Em nossa cultura de orientação patriarcal temos muita resistência - ou seria incompetência - em construirmos e desenvolvermos projetos comuns em todas as dimensões de nossas vidas. Somos analfabetos(as) em projetos comuns, solidários e cooperativos e, por outro lado, especialistas em projetos individuais e competitivos. Enquanto os projetos comuns e colaborativos se orientam pela promoção da solidariedade e da generosidade, os projetos competitivos se caracterizam pela busca de soluções individuais, competitivas e, consequentemente, de negação do outro. Isso é um fato, e, como dizia o educador Antonio Cândido (1918-2017): contra fato não há argumento.
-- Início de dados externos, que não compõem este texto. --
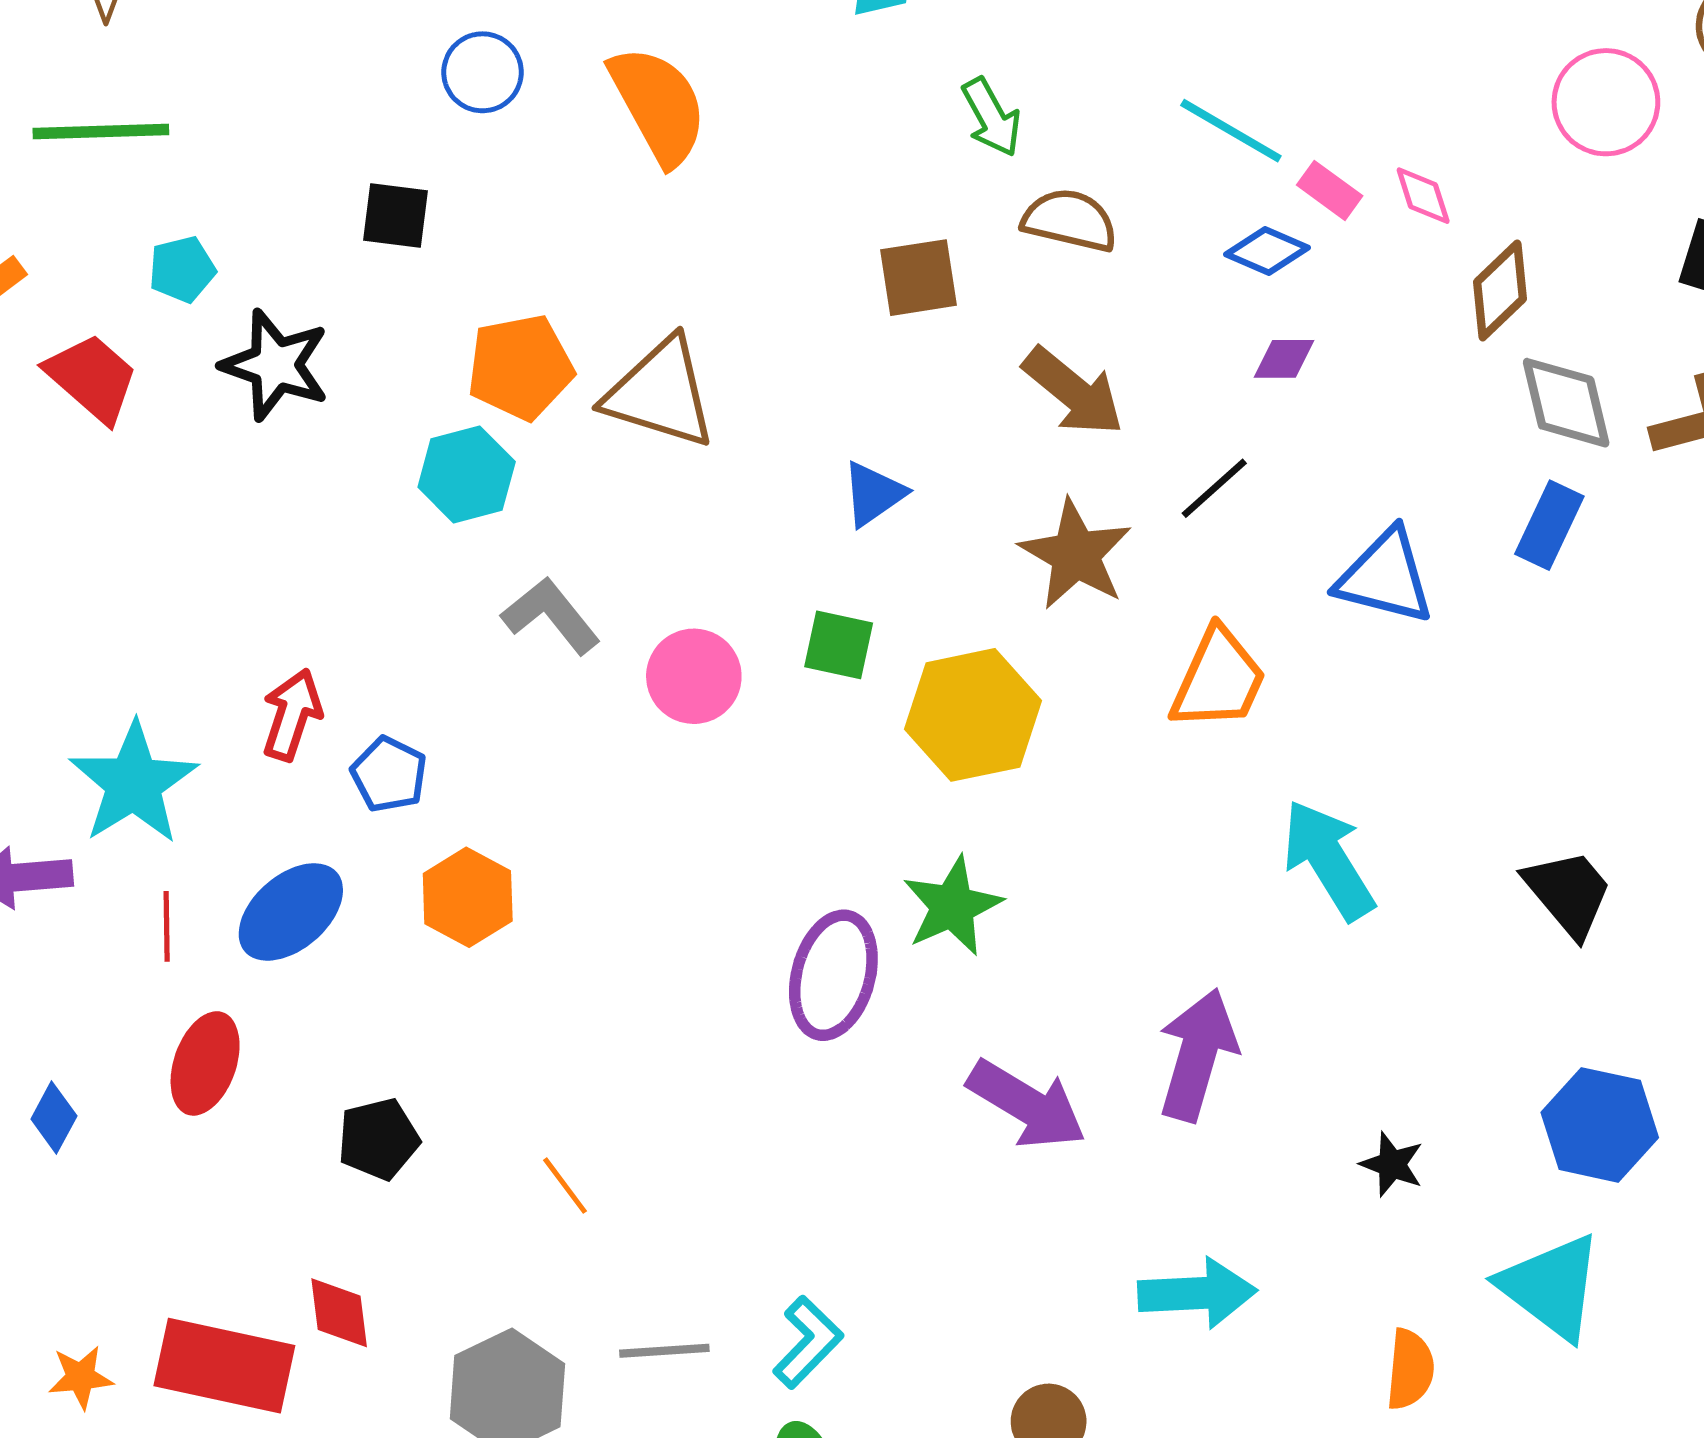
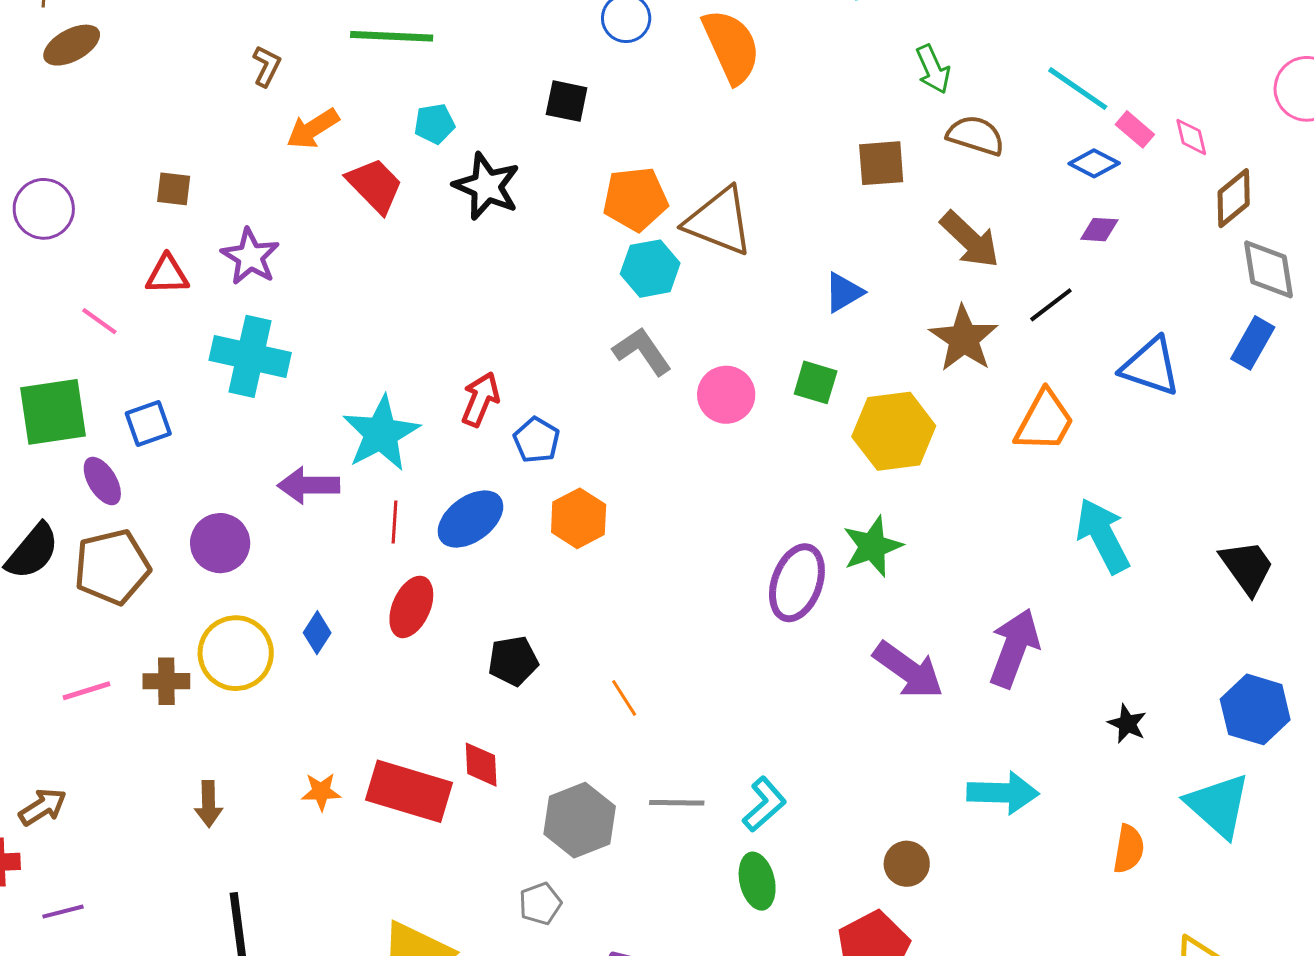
cyan hexagon: (467, 474) -> (650, 269), moved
Um primeiro ponto que precisa ser considerado na volta às aulas é que esse retorno precisa ser unificado entre as escolas públicas e as escolas privadas. Afinal, todas as crianças são crianças. Tão simples isso que chega a parecer redundante. Mas não é. Vamos a um exemplo. É muito comum nos preocuparmos com as crianças de nossas relações familiares, de amizades, etc. Tanto isso é verdade que nos chocamos, sofremos, nos solidarizamos quando alguma criança de nossas relações sofre alguma violência, passa por alguma doença ou, tristemente, vem a falecer. Não há nada de errado nisso. Errado é não nos chocarmos, não nos solidarizarmos, quando o sofrimento é de uma criança que não conheço, que não faz parte de meu círculo de relações. Por isso é preciso repetir: todas as crianças são crianças!
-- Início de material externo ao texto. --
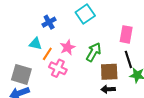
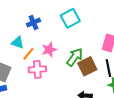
pink cross: (58, 68) -> (37, 69), turned -36
brown square: (109, 72) -> (87, 66), moved, turned -30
O momento adequado de voltar às aulas será uma decisão muito difícil para toda a comunidade envolvida. A maneira de diminuirmos essa dificuldade passa, em meu entendimento, pela busca, o quanto antes, da construção de um projeto comum de retorno. Um projeto que seja orientado, prioritariamente, pela cooperação, pela colaboração e pela generosidade. Ou isto acontece ou estaremos, mais uma vez, aumentando o grau de exclusão do já enorme contingente de crianças, de adolescentes, enfim, de cidadãos desse injusto país. Ou aprendemos a fazer o exercício de construção de um projeto comum para a educação brasileira ou, então, que aceitemos, que nos resignemos em ser uma das elites mais perversas, insensíveis e estúpidas do planeta.

Essa pandemia do novo coronavírus não tem nada que ver com nossa história de exclusão social. No entanto, ela poderá mostrar, como já vem mostrando, que tipo de sociedade construímos até aqui. Pode nos levar, também, a parar e refletir sobre o que queremos preservar e o que queremos mudar em nossa forma de ser e de estar nesse tão maltratado planeta e nesse tão injusto país chamado Brasil. Um país imenso territorialmente, com uma população de mais de 200 milhões de pessoas, mas refém de uma das elites mais insensíveis que se conhece no mundo. Tão insensível que não consegue entender que todas as crianças são crianças.